Warum also soll bzw. muß ich all das tun und erleiden, wenn die Politik doch ganz einfach die eigentliche Zweckbestimmung oder Aufgabe des Staates, den Schutz der Schwachen vor den Starken, wahrnehmen würde und die Daseinsvorsorge tatsächlich garantieren und praktizieren würde? Warum soll bzw. muß ich all das tun und erleiden, wenn die Politik doch ganz einfach für mehr Gerechtigkeit in der Gesellschaft sorgen könnte, indem sie diejenigen, die in unserer Gesellschaft wesentlich mehr Einkommen beziehen und sehr hohe Vermögen anhäufen und noch stets vermehren, für die Gesamtgesellschaft auch relativ viel mehr abgeben müssen, indem die Politik ganz einfach die Besteuerung der Superreichen wieder gerechter machen könnte. Und damit all das finanzieren könnte, woran es derzeit fehlt?
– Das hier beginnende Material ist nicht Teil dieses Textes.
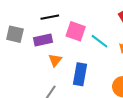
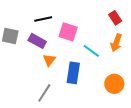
purple rectangle: (43, 40) -> (37, 41), turned 42
cyan line: (99, 41) -> (91, 51), moved

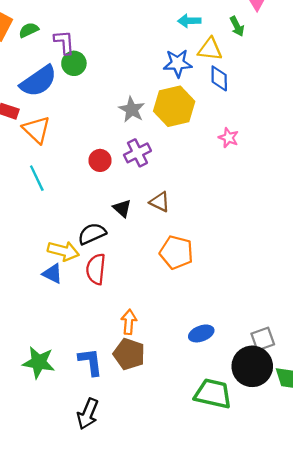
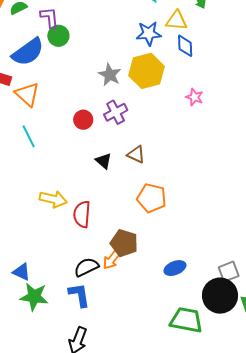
black semicircle: (92, 234) -> (86, 267), moved
blue triangle: (52, 274) -> (22, 272), moved
orange arrow: (129, 322) -> (112, 259), turned -145
brown pentagon: (129, 354) -> (124, 243), moved

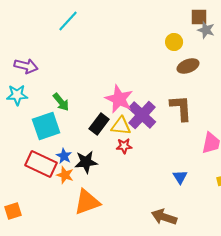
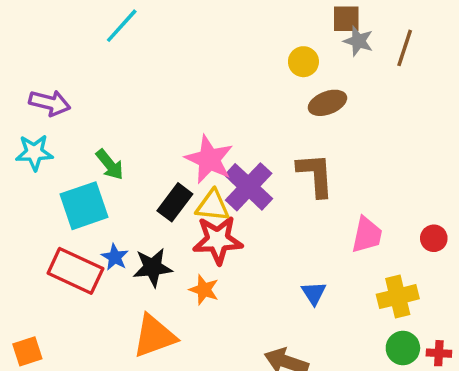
red star: (124, 146) -> (218, 240), size x1.8
orange star: (65, 175) -> (204, 290), moved

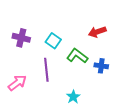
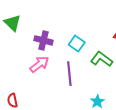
pink arrow: (17, 83) -> (39, 64), moved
Das alles ist doch letztlich bloß eine Frage einer klugen und menschenfreundlichen Politik.
Deshalb denke ich neuerdings: Die Aufforderung „Wer die Eliten kritisiert, der soll oder muß erst einmal bei sich selbst anfangen!“ ist absoluter Quatsch! Sie ist für unser Establishment ein wirklich herrlich vorteilhaftes Märchen. Ich kann es nicht mehr hören! Nein, von dieser Aufforderung lass‘ ich mich nicht mehr länger verblöden und verarschen!
Die Geschichten von Jürgen Kraft mag ich ja. Aber diese Geschichte offenbart wohl eine sehr kindliche Sicht auf die Welt. Sie hat ein Gschmäckle von „Früher war alles besser“ und „die Regierung ist zu dumm“ , und „warum soll ich meinen Müll trennen, wenn die Inder alles ins Meer schmeissen“ und „ wir sollen das Geld das wir den Ukrainern für Bomben geben lieber im eigenen Land verteilen.“
Die Wahrheit ist dass die Menschen zwar ein Hirn und scheinbar auch eine Seele haben… aber letztendlich sind sie auch Lebewesen die den Naturgesetzen unterworfen sind. Und der Mensch ist kein gerechtes Wesen, sondern es gilt das Recht des Stärkeren. Es geht ihm nicht um Gerechtigkeit sondern um Vorteil, um Geld, Besitz und Macht. Und je mehr er davon hat um so mehr will er noch haben.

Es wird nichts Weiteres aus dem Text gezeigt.